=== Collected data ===
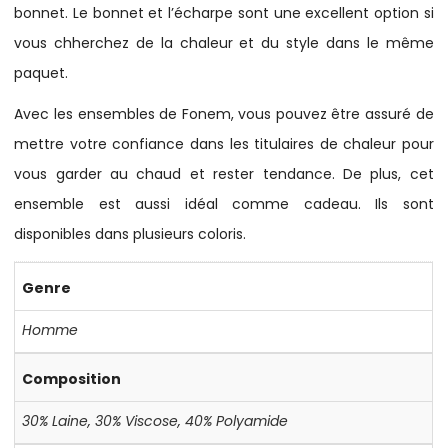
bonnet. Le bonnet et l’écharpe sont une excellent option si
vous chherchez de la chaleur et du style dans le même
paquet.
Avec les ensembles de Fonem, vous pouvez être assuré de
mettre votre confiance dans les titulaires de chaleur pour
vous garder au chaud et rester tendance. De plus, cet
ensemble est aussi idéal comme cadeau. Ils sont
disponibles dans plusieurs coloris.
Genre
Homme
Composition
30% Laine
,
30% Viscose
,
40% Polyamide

=== TRY IT ===
Give back every record precisely as it stands, without the images.

=== RESULT OF THIS TASK ===
bonnet. Le bonnet et l’écharpe sont une excellent option si
vous chherchez de la chaleur et du style dans le même
paquet.
Avec les ensembles de Fonem, vous pouvez être assuré de
mettre votre confiance dans les titulaires de chaleur pour
vous garder au chaud et rester tendance. De plus, cet
ensemble est aussi idéal comme cadeau. Ils sont
disponibles dans plusieurs coloris.
Genre
Homme
Composition
30% Laine
,
30% Viscose
,
40% Polyamide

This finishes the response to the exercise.